The Aggregation Framework is simply a framework like any other framework such as the React and Vue.js frameworks for JavaScript applications. Although, the Aggregation Framework has its unique purpose, that is, what it is used for. 

The Aggregation Framework in MongoDB is used for running various analyses on several MongoDB Collections. Analyses like filtering some data from a given Collection in the database and performing operations on the data like getting the data based on some conditions that may be defined in Stages called Aggregation Stages. The Aggregation Framework performs these analyses via the Aggregation Pipeline. 
Look at the illustration below, which shows a typical representation of the Aggregation Pipeline.

From the illustration above, you can see that the Aggregation Pipeline works with MongoDB Collections by accepting a single MongoDB Collection and passing this Collection through some or multiple stages. With these stages, you can perform operations on the Collection. As the Pipeline name implies, the document from the collection is taken as an input from one stage and is passed into the next stage in the Pipeline as an input. 

At the end of the Pipeline, there will be just one output which is then transformed or Aggregated data!
One of the functionalities of the Aggregation Pipeline is the ability to process the data from a given MongoDB Collection and not necessarily save the result in the Collection but perform more processes/analysis on the data and return the desired result (Aggregated data).

Real World Use Cases Of the Aggregation Pipeline

There are many areas where the Aggregation Pipeline can be applied. These areas of application are what I refer to as the use cases of the Aggregation Pipeline. An application area or use case of the Aggregation Pipeline is in a real-world application that involves Users’ Transactions. 

In building this real-world application, there may be a challenge with data fetching.

For instance, this application is built with a database, and let’s assume MongoDB is the database that is used to store data for this application. MongoDB deals with Collections, and so for this application, we have two Collections. One Collection is for the Users and the second Collection is for the Transactions performed on the application by the Users. 
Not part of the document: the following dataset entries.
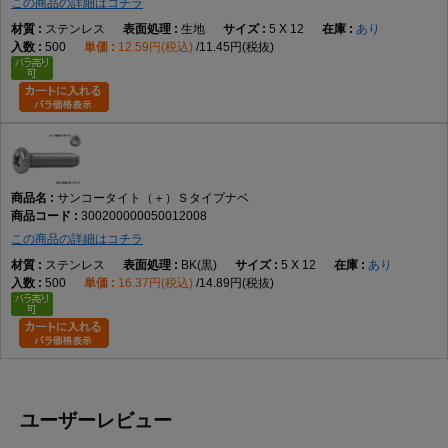
この商品の詳細はコチラ
ステンレス
生地
5 X 12
あり
500
12.59円(税込)
11.45円(税抜)
サンコータイト（＋）Ｓタイプナベ
300200000050012008
この商品の詳細はコチラ
ステンレス
BK(黒)
5 X 12
あり
500
16.37円(税込)
14.89円(税抜)
ユーザーレビュー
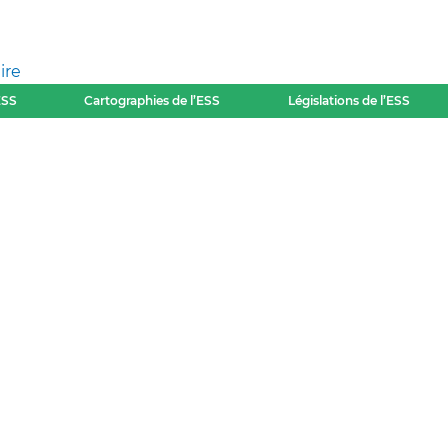
ire
ESS
Cartographies de l’ESS
Législations de l’ESS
If this application is been built by you, you will need to keep track of which of the Users perform Transactions on your application! To be able to keep track of the Transaction processes done by Users on your application, you will have the documents in your Transaction Collection linked to the Users in the Users Collection, by the User ID.
Next, you have the User Collection in your application’s database, which is an independent Collection. Then, you have the Transaction Collection which is a dependent Collection that is dependent on the User Collection.
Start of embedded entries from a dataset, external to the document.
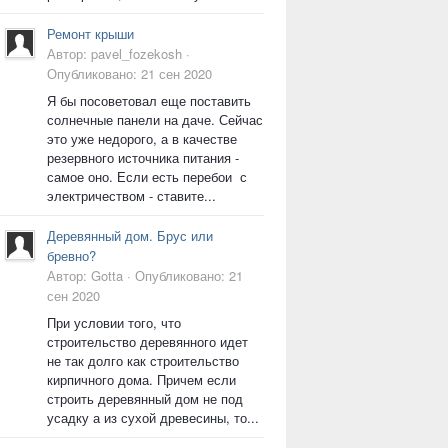
Ремонт крыши
Автор:
pavel_fozekosh
·
Опубликовано:
21 сен 2020
Я бы посоветовал еще поставить
солнечные панели на даче. Сейчас
это уже недорого, а в качестве
резервного источника питания -
самое оно. Если есть перебои с
электричеством - ставите...
Деревянный дом. Брус или
бревно?
Автор:
Gotta
·
Опубликовано:
21
сен 2020
При условии того, что
строительство деревянного идет
не так долго как строительство
кирпичного дома. Причем если
строить деревянный дом не под
усадку а из сухой древесины, то...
If you have a view on the frontend of your application that will show the Transactions as well as the Users that performed the Transactions, with the Users’ information and not only the Users’ ID, you will need to be able to pull Transactions. Then, those Transactions will pull the Users’ information!

In this case, you will need to create an Aggregation Pipeline that will analyze the data in your database and return your desired result or Aggregated data. 

First, you will create an Aggregation Pipeline that pulls the Transaction. Then, the Aggregation Pipeline created will pull the Users that performed those Transactions while appending the Users’ details to the Transaction Collection.

Now that you have a fully modified document with all the details of the data that you need, you do not need to call Transaction first, or to begin a search for the Users in the Users Collection one by one. So, the Aggregation Pipeline does everything for you, that is, it gets the Transaction and the Users’ information from the Collection. Then, you can get that Aggregated data result to the front-end of your application!

Let’s get more practical and write some code!

The Syntax of the Aggregation Pipeline

In this section, you will learn how to work with the Aggregation Pipeline; the Aggregation Stages, and with MongoDB Collections. To follow along with this tutorial, ensure you have the following:

  • Nodejs, Express, and Git (Install Nodejs, Git)
  • Visual Studio Code editor (Install here)
  • Postman account (Install here)
  • MongoDB (Download here)
  • MongoDB Compass (Download here)

Let’s Begin!

We are going to create a simple application with Nodejs and use MongoDB as the database with the following steps:

Setting up the File Structure

Let’s start with setting up the working directory for this application:

  • In your terminal, type the following command with the name of the folder ‘TransactionApp’:
mkdir TransactionApp
  • Next, change the directory into the ‘TransactionApp` working directory with the following command:
cd TransactionApp
  • Inside the directory, run the following command to open this folder in your Code editor:
code .

The following window will be opened as shown below:

  • With your VS code opened, create a file server.js in the TransactionApp directory as shown below:
  • In your VS Code, at the top of the editor, click on Terminal > New Terminal, and a terminal window will be opened in VS Code:
  • Next, initialize your application with the following command that creates the package.json file, which will contain information about your application:
npm init

After running this command, you will be prompted to enter basic information for your application, like this:

At the prompt, type transaction as the name of your application. Then, click enter for the other prompts, but when you are prompted for the author’s name, type your name as the owner of the application. Then, click ‘Enter’ and your package.json file will be created as follows:

  • Next, you need to install some npm packages as dependencies for your application:
    • To install the express, morgan, body-parser, and mongoose packages for your application, run the following command in your terminal:
npm install express mongoose morgan body-parser

Then, you can check the uses of these packages by clicking on these links: express, mongoose, morgan, body-parser.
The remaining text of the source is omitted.